_PROMPT_
Nothing except the pictures should be left out when you reproduce the listing exactly.

┌──

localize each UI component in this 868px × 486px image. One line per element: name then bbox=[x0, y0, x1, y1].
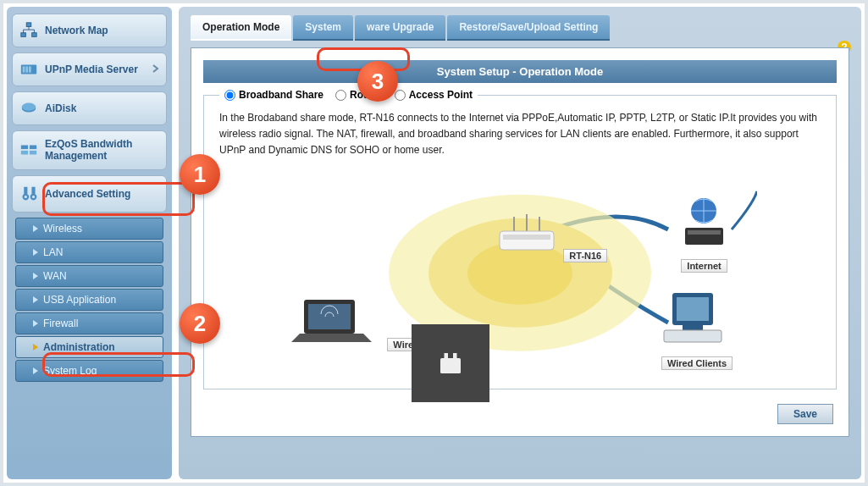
svg-rect-2 bbox=[32, 33, 36, 37]
triangle-icon bbox=[33, 296, 38, 303]
svg-rect-11 bbox=[21, 151, 28, 155]
tab-label: System bbox=[305, 21, 341, 33]
svg-rect-27 bbox=[664, 330, 721, 342]
svg-rect-16 bbox=[500, 231, 554, 250]
sub-label: System Log bbox=[43, 365, 97, 377]
sidebar-sub-wan[interactable]: WAN bbox=[15, 265, 163, 287]
sidebar-item-upnp[interactable]: UPnP Media Server bbox=[12, 52, 167, 86]
panel-title: System Setup - Operation Mode bbox=[203, 60, 837, 83]
svg-rect-10 bbox=[30, 146, 36, 150]
svg-rect-28 bbox=[440, 358, 461, 373]
aidisk-icon bbox=[19, 99, 38, 118]
svg-rect-1 bbox=[21, 33, 26, 37]
tab-firmware-upgrade[interactable]: ware Upgrade bbox=[355, 15, 445, 41]
sidebar-sub-lan[interactable]: LAN bbox=[15, 241, 163, 263]
sidebar-sub-system-log[interactable]: System Log bbox=[15, 360, 163, 382]
svg-rect-12 bbox=[30, 151, 36, 155]
mode-options: Broadband Share Router Access Point bbox=[219, 89, 478, 101]
sidebar-sub-wireless[interactable]: Wireless bbox=[15, 218, 163, 240]
tools-icon bbox=[19, 185, 38, 203]
triangle-icon bbox=[33, 344, 38, 351]
main-panel: Operation Mode System ware Upgrade Resto… bbox=[179, 7, 861, 479]
sub-label: Firewall bbox=[43, 318, 78, 329]
sidebar-label: Advanced Setting bbox=[45, 188, 130, 200]
svg-rect-22 bbox=[308, 304, 351, 329]
device-router: RT-N16 bbox=[493, 213, 607, 262]
triangle-icon bbox=[33, 225, 38, 232]
radio-router[interactable]: Router bbox=[335, 89, 383, 101]
device-wired-clients: Wired Clients bbox=[637, 289, 757, 370]
device-label: Internet bbox=[681, 259, 727, 273]
sidebar: Network Map UPnP Media Server AiDisk EzQ… bbox=[7, 7, 172, 479]
sidebar-sub-usb-application[interactable]: USB Application bbox=[15, 289, 163, 311]
topology-diagram: RT-N16 Internet Wireless Clients bbox=[283, 179, 757, 373]
tabs: Operation Mode System ware Upgrade Resto… bbox=[191, 15, 849, 41]
device-label: Wired Clients bbox=[661, 356, 733, 370]
sub-label: USB Application bbox=[43, 294, 116, 306]
tab-restore-save-upload[interactable]: Restore/Save/Upload Setting bbox=[447, 15, 610, 41]
sub-label: WAN bbox=[43, 270, 67, 282]
svg-rect-5 bbox=[25, 66, 28, 72]
sidebar-label: Network Map bbox=[45, 25, 108, 36]
chevron-right-icon bbox=[152, 64, 159, 75]
sidebar-item-network-map[interactable]: Network Map bbox=[12, 14, 167, 47]
mode-fieldset: Broadband Share Router Access Point In t… bbox=[203, 95, 837, 389]
sub-label: Wireless bbox=[43, 223, 82, 235]
sidebar-item-advanced-setting[interactable]: Advanced Setting bbox=[12, 175, 167, 213]
radio-input[interactable] bbox=[395, 90, 406, 101]
svg-rect-26 bbox=[683, 325, 703, 330]
svg-rect-25 bbox=[677, 297, 709, 321]
radio-label: Broadband Share bbox=[239, 89, 323, 101]
svg-rect-17 bbox=[503, 235, 550, 240]
content-panel: System Setup - Operation Mode Broadband … bbox=[191, 47, 849, 437]
sub-label: Administration bbox=[43, 341, 115, 353]
svg-marker-23 bbox=[291, 334, 372, 342]
sub-label: LAN bbox=[43, 246, 63, 258]
sidebar-label: EzQoS Bandwidth Management bbox=[45, 138, 159, 163]
tab-label: Operation Mode bbox=[202, 21, 279, 33]
svg-rect-9 bbox=[21, 146, 28, 150]
triangle-icon bbox=[33, 249, 38, 256]
svg-rect-4 bbox=[23, 66, 25, 72]
radio-label: Access Point bbox=[409, 89, 473, 101]
triangle-icon bbox=[33, 273, 38, 279]
radio-input[interactable] bbox=[335, 90, 346, 101]
sidebar-label: AiDisk bbox=[45, 102, 76, 114]
sidebar-item-ezqos[interactable]: EzQoS Bandwidth Management bbox=[12, 130, 167, 170]
tab-label: Restore/Save/Upload Setting bbox=[459, 21, 598, 33]
svg-rect-20 bbox=[688, 230, 721, 235]
radio-access-point[interactable]: Access Point bbox=[395, 89, 473, 101]
triangle-icon bbox=[33, 367, 38, 374]
svg-rect-6 bbox=[29, 66, 31, 72]
svg-rect-0 bbox=[26, 23, 31, 27]
tab-label: ware Upgrade bbox=[367, 21, 434, 33]
radio-input[interactable] bbox=[224, 90, 235, 101]
svg-rect-30 bbox=[453, 353, 457, 360]
svg-point-8 bbox=[22, 103, 36, 111]
sidebar-sub-firewall[interactable]: Firewall bbox=[15, 312, 163, 334]
mode-description: In the Brodaband share mode, RT-N16 conn… bbox=[219, 110, 821, 159]
device-label: RT-N16 bbox=[563, 249, 607, 262]
radio-broadband-share[interactable]: Broadband Share bbox=[224, 89, 323, 101]
overlay-square-icon bbox=[412, 324, 489, 402]
tab-system[interactable]: System bbox=[293, 15, 353, 41]
button-label: Save bbox=[793, 408, 817, 420]
sidebar-label: UPnP Media Server bbox=[45, 64, 138, 75]
device-internet: Internet bbox=[651, 196, 757, 273]
network-map-icon bbox=[19, 21, 38, 40]
media-server-icon bbox=[19, 60, 38, 79]
triangle-icon bbox=[33, 320, 38, 327]
save-button[interactable]: Save bbox=[777, 404, 833, 424]
radio-label: Router bbox=[350, 89, 383, 101]
svg-rect-29 bbox=[445, 353, 449, 360]
sidebar-item-aidisk[interactable]: AiDisk bbox=[12, 91, 167, 125]
sidebar-sub-administration[interactable]: Administration bbox=[15, 336, 163, 358]
tab-operation-mode[interactable]: Operation Mode bbox=[191, 15, 291, 41]
ezqos-icon bbox=[19, 141, 38, 159]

└──

_PROBLEM SOLUTION_
localize each UI component in this 868px × 486px image. One line per element: name then bbox=[x0, y0, x1, y1].
svg-rect-2 bbox=[32, 33, 36, 37]
triangle-icon bbox=[33, 296, 38, 303]
svg-rect-11 bbox=[21, 151, 28, 155]
tab-label: System bbox=[305, 21, 341, 33]
svg-rect-27 bbox=[664, 330, 721, 342]
svg-rect-16 bbox=[500, 231, 554, 250]
sub-label: System Log bbox=[43, 365, 97, 377]
sidebar-sub-wan[interactable]: WAN bbox=[15, 265, 163, 287]
sidebar-item-upnp[interactable]: UPnP Media Server bbox=[12, 52, 167, 86]
panel-title: System Setup - Operation Mode bbox=[203, 60, 837, 83]
svg-rect-10 bbox=[30, 146, 36, 150]
svg-rect-28 bbox=[440, 358, 461, 373]
aidisk-icon bbox=[19, 99, 38, 118]
svg-rect-1 bbox=[21, 33, 26, 37]
tab-firmware-upgrade[interactable]: ware Upgrade bbox=[355, 15, 445, 41]
sidebar-sub-lan[interactable]: LAN bbox=[15, 241, 163, 263]
sidebar-sub-system-log[interactable]: System Log bbox=[15, 360, 163, 382]
svg-rect-12 bbox=[30, 151, 36, 155]
mode-options: Broadband Share Router Access Point bbox=[219, 89, 478, 101]
sidebar-sub-wireless[interactable]: Wireless bbox=[15, 218, 163, 240]
tools-icon bbox=[19, 185, 38, 203]
triangle-icon bbox=[33, 344, 38, 351]
main-panel: Operation Mode System ware Upgrade Resto… bbox=[179, 7, 861, 479]
sub-label: Firewall bbox=[43, 318, 78, 329]
sidebar-label: Advanced Setting bbox=[45, 188, 130, 200]
svg-rect-22 bbox=[308, 304, 351, 329]
device-router: RT-N16 bbox=[493, 213, 607, 262]
triangle-icon bbox=[33, 225, 38, 232]
radio-router[interactable]: Router bbox=[335, 89, 383, 101]
device-wired-clients: Wired Clients bbox=[637, 289, 757, 370]
device-label: Internet bbox=[681, 259, 727, 273]
sidebar: Network Map UPnP Media Server AiDisk EzQ… bbox=[7, 7, 172, 479]
sidebar-sub-usb-application[interactable]: USB Application bbox=[15, 289, 163, 311]
topology-diagram: RT-N16 Internet Wireless Clients bbox=[283, 179, 757, 373]
tabs: Operation Mode System ware Upgrade Resto… bbox=[191, 15, 849, 41]
device-label: Wired Clients bbox=[661, 356, 733, 370]
sub-label: USB Application bbox=[43, 294, 116, 306]
tab-restore-save-upload[interactable]: Restore/Save/Upload Setting bbox=[447, 15, 610, 41]
sub-label: WAN bbox=[43, 270, 67, 282]
svg-rect-5 bbox=[25, 66, 28, 72]
sidebar-label: Network Map bbox=[45, 25, 108, 36]
chevron-right-icon bbox=[152, 64, 159, 75]
sidebar-item-network-map[interactable]: Network Map bbox=[12, 14, 167, 47]
mode-fieldset: Broadband Share Router Access Point In t… bbox=[203, 95, 837, 389]
sub-label: Wireless bbox=[43, 223, 82, 235]
sidebar-item-advanced-setting[interactable]: Advanced Setting bbox=[12, 175, 167, 213]
radio-input[interactable] bbox=[395, 90, 406, 101]
svg-rect-26 bbox=[683, 325, 703, 330]
svg-rect-25 bbox=[677, 297, 709, 321]
radio-label: Broadband Share bbox=[239, 89, 323, 101]
svg-rect-17 bbox=[503, 235, 550, 240]
content-panel: System Setup - Operation Mode Broadband … bbox=[191, 47, 849, 437]
sub-label: Administration bbox=[43, 341, 115, 353]
svg-marker-23 bbox=[291, 334, 372, 342]
sub-label: LAN bbox=[43, 246, 63, 258]
sidebar-label: EzQoS Bandwidth Management bbox=[45, 138, 159, 163]
tab-label: Operation Mode bbox=[202, 21, 279, 33]
svg-rect-9 bbox=[21, 146, 28, 150]
triangle-icon bbox=[33, 249, 38, 256]
svg-rect-4 bbox=[23, 66, 25, 72]
radio-label: Access Point bbox=[409, 89, 473, 101]
triangle-icon bbox=[33, 273, 38, 279]
radio-input[interactable] bbox=[335, 90, 346, 101]
sidebar-label: AiDisk bbox=[45, 102, 76, 114]
sidebar-item-ezqos[interactable]: EzQoS Bandwidth Management bbox=[12, 130, 167, 170]
tab-label: Restore/Save/Upload Setting bbox=[459, 21, 598, 33]
svg-rect-20 bbox=[688, 230, 721, 235]
radio-access-point[interactable]: Access Point bbox=[395, 89, 473, 101]
triangle-icon bbox=[33, 367, 38, 374]
svg-rect-6 bbox=[29, 66, 31, 72]
svg-rect-0 bbox=[26, 23, 31, 27]
tab-label: ware Upgrade bbox=[367, 21, 434, 33]
radio-input[interactable] bbox=[224, 90, 235, 101]
svg-rect-30 bbox=[453, 353, 457, 360]
svg-point-8 bbox=[22, 103, 36, 111]
sidebar-sub-firewall[interactable]: Firewall bbox=[15, 312, 163, 334]
mode-description: In the Brodaband share mode, RT-N16 conn… bbox=[219, 110, 821, 159]
device-label: RT-N16 bbox=[563, 249, 607, 262]
radio-broadband-share[interactable]: Broadband Share bbox=[224, 89, 323, 101]
overlay-square-icon bbox=[412, 324, 489, 402]
tab-system[interactable]: System bbox=[293, 15, 353, 41]
button-label: Save bbox=[793, 408, 817, 420]
sidebar-label: UPnP Media Server bbox=[45, 64, 138, 75]
device-internet: Internet bbox=[651, 196, 757, 273]
network-map-icon bbox=[19, 21, 38, 40]
media-server-icon bbox=[19, 60, 38, 79]
triangle-icon bbox=[33, 320, 38, 327]
save-button[interactable]: Save bbox=[777, 404, 833, 424]
radio-label: Router bbox=[350, 89, 383, 101]
svg-rect-29 bbox=[445, 353, 449, 360]
sidebar-item-aidisk[interactable]: AiDisk bbox=[12, 91, 167, 125]
sidebar-sub-administration[interactable]: Administration bbox=[15, 336, 163, 358]
tab-operation-mode[interactable]: Operation Mode bbox=[191, 15, 291, 41]
ezqos-icon bbox=[19, 141, 38, 159]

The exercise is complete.